Iceland is famous for its volcanic deserts, smoking hot springs, glaciers, and ancient sagas—but not for its high-tech research. Yet on February 2, 1998, the Swiss drug manufacturer Roche Holding of Basel announced it would pay $200 million over the next five years for research by an obscure firm in Reykjavík called deCode Genetics, which at the time had no products, no clients, and less than a year’s operating experience.
What does Roche hope to get from deCode? The answer can be found in the faces of Iceland’s mostly blond, blue-eyed, extremely homogeneous population. Roche wants Iceland’s genes. In the isolated, sparsely settled country, biomedical researchers have found a rich, pure genetic lode, relatively untainted by outside influence for hundreds of years. DeCode is offering itself as the genes’ broker and interpreter.
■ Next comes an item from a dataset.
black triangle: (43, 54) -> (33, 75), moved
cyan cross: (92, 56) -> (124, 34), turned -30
This partnership is just one of many attempts to profit from a revolution in human genome research. A field once dominated by academics has exploded in the past five years with go-go biotech entrepreneurs and pharmaceutical giants. They all dream the same dream: They realize that it may soon become possible to understand the genetic processes that cause diseases and, as the genes yield up their secrets, to find ways of isolating and treating them. As Roche spokesman Roland Haefeli explains, his company thinks deCode’s research will help it “make drugs.”
As they pursue their research, companies want to patent the key gene sequences to protect their investments. Some critics charge that the patenting of genes amounts to robbing the public commons and is an immoral attempt to turn life into property. But deCode seems to have inoculated itself from charges of exploitation. Roche’s $200 million investment is a huge boost to Iceland’s economy and, the country hopes, just the beginning. How can anyone get angry about deCode’s patenting of Iceland’s genetic history when the whole country appears to have bought into it?
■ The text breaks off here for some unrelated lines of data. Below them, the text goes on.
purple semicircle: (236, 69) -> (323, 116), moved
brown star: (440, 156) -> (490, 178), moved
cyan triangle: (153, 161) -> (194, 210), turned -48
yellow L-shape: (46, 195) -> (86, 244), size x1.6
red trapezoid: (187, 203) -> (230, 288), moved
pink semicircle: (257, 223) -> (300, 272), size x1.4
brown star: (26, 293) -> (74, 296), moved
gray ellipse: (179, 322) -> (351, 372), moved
The 270,000 people who live in Iceland, many of whom will contribute their genes to this project, are descended from a small number of original settlers, mostly Norsemen who came to the island around the 9th century. Since then, most Icelanders have been intermarrying and choosing their spouses from the same small group of Nordic families.
In the early 1400s, the Black Death swept through the island, killing two of every three inhabitants. Later, smallpox struck. And in the late 1700s, the volcano Hekla, east of Reykjavík, erupted and spewed ash over gardens and pastures. A severe famine followed. These catastrophes, combined with the isolation of the place, created population “bottlenecks” that constricted an already narrow gene pool.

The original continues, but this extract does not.